▼

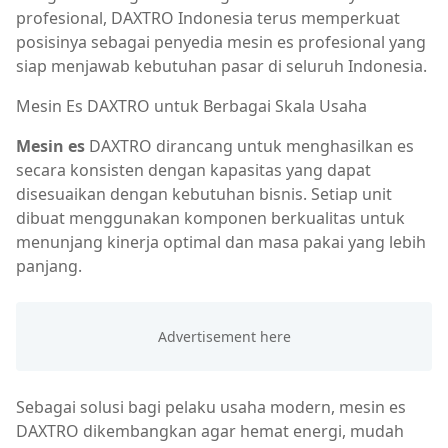
profesional, DAXTRO Indonesia terus memperkuat
posisinya sebagai penyedia mesin es profesional yang
siap menjawab kebutuhan pasar di seluruh Indonesia.
Mesin Es DAXTRO untuk Berbagai Skala Usaha
Mesin es
DAXTRO dirancang untuk menghasilkan es
secara konsisten dengan kapasitas yang dapat
disesuaikan dengan kebutuhan bisnis. Setiap unit
dibuat menggunakan komponen berkualitas untuk
menunjang kinerja optimal dan masa pakai yang lebih
panjang.
Sebagai solusi bagi pelaku usaha modern, mesin es
DAXTRO dikembangkan agar hemat energi, mudah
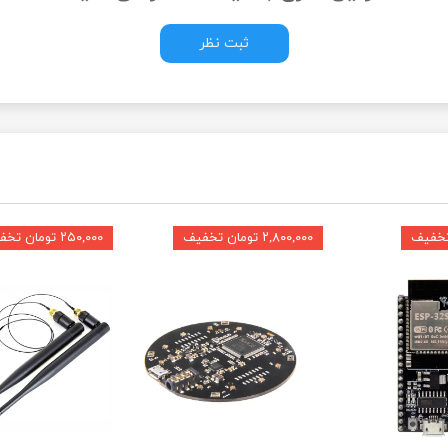
ثبت نظر
۲,۸۰۰,۰۰۰ تومان تخفیف
۲۵۰,۰۰۰ تومان تخفیف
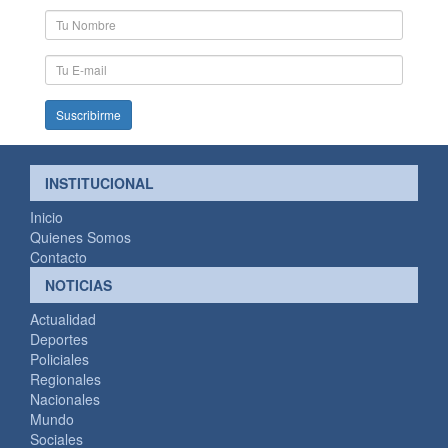
Nombre
y
Apellido
E-
mail
INSTITUCIONAL
Inicio
Quienes Somos
Contacto
NOTICIAS
Actualidad
Deportes
Policiales
Regionales
Nacionales
Mundo
Sociales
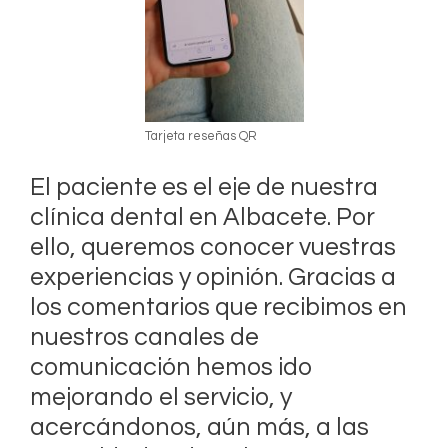
Tarjeta reseñas QR
El paciente es el eje de nuestra
clínica dental en Albacete. Por
ello, queremos conocer vuestras
experiencias y opinión. Gracias a
los comentarios que recibimos en
nuestros canales de
comunicación hemos ido
mejorando el servicio, y
acercándonos, aún más, a las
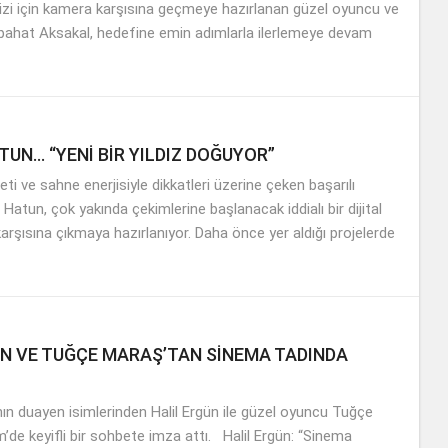
l dizi için kamera karşısına geçmeye hazırlanan güzel oyuncu ve
ahat Aksakal, hedefine emin adımlarla ilerlemeye devam
UN… “YENİ BİR YILDIZ DOĞUYOR”
feti ve sahne enerjisiyle dikkatleri üzerine çeken başarılı
atun, çok yakında çekimlerine başlanacak iddialı bir dijital
i karşısına çıkmaya hazırlanıyor. Daha önce yer aldığı projelerde
ÜN VE TUĞÇE MARAŞ’TAN SİNEMA TADINDA
ın duayen isimlerinden Halil Ergün ile güzel oyuncu Tuğçe
’de keyifli bir sohbete imza attı. Halil Ergün: “Sinema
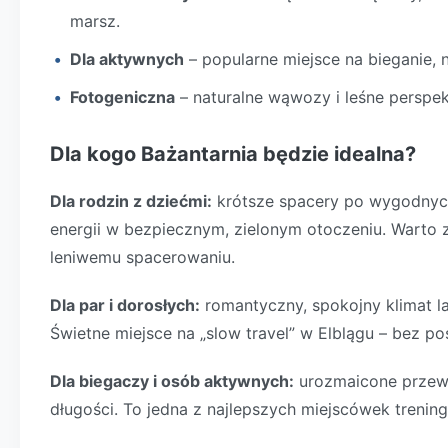
marsz.
Dla aktywnych
– popularne miejsce na bieganie, n
Fotogeniczna
– naturalne wąwozy i leśne perspek
Dla kogo Bażantarnia będzie idealna?
Dla rodzin z dziećmi:
krótsze spacery po wygodnych 
energii w bezpiecznym, zielonym otoczeniu. Warto z
leniwemu spacerowaniu.
Dla par i dorosłych:
romantyczny, spokojny klimat la
Świetne miejsce na „slow travel” w Elblągu – bez po
Dla biegaczy i osób aktywnych:
urozmaicone przewyż
długości. To jedna z najlepszych miejscówek trenin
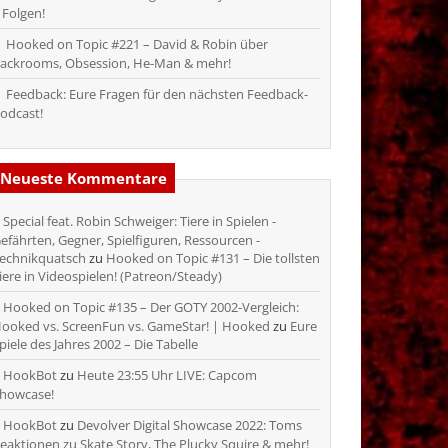
 Folgen!
Hooked on Topic #221 – David & Robin über
ackrooms, Obsession, He-Man & mehr!
Feedback: Eure Fragen für den nächsten Feedback-
odcast!
Neueste Kommentare
Special feat. Robin Schweiger: Tiere in Spielen -
efährten, Gegner, Spielfiguren, Ressourcen -
echnikquatsch
zu
Hooked on Topic #131 – Die tollsten
iere in Videospielen! (Patreon/Steady)
Hooked on Topic #135 – Der GOTY 2002-Vergleich:
ooked vs. ScreenFun vs. GameStar! | Hooked
zu
Eure
piele des Jahres 2002 – Die Tabelle
HookBot
zu
Heute 23:55 Uhr LIVE: Capcom
howcase!
HookBot
zu
Devolver Digital Showcase 2022: Toms
eaktionen zu Skate Story, The Plucky Squire & mehr!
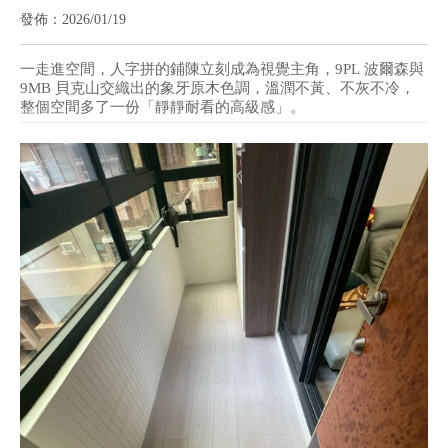
木地板
發佈：2026/01/19
一走進空間，人字拼的鋪陳立刻成為視覺主角，9PL 波爾森與
9MB 貝克山交織出的象牙原木色調，溫潤不黃、不灰不冷，
整個空間多了一份「靜靜耐看的高級感」。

▲

Required action: Copy each line of the listing that contains "kebutuhan".

Reply to the task:
siap menjawab kebutuhan pasar di seluruh Indonesia.
disesuaikan dengan kebutuhan bisnis. Setiap unit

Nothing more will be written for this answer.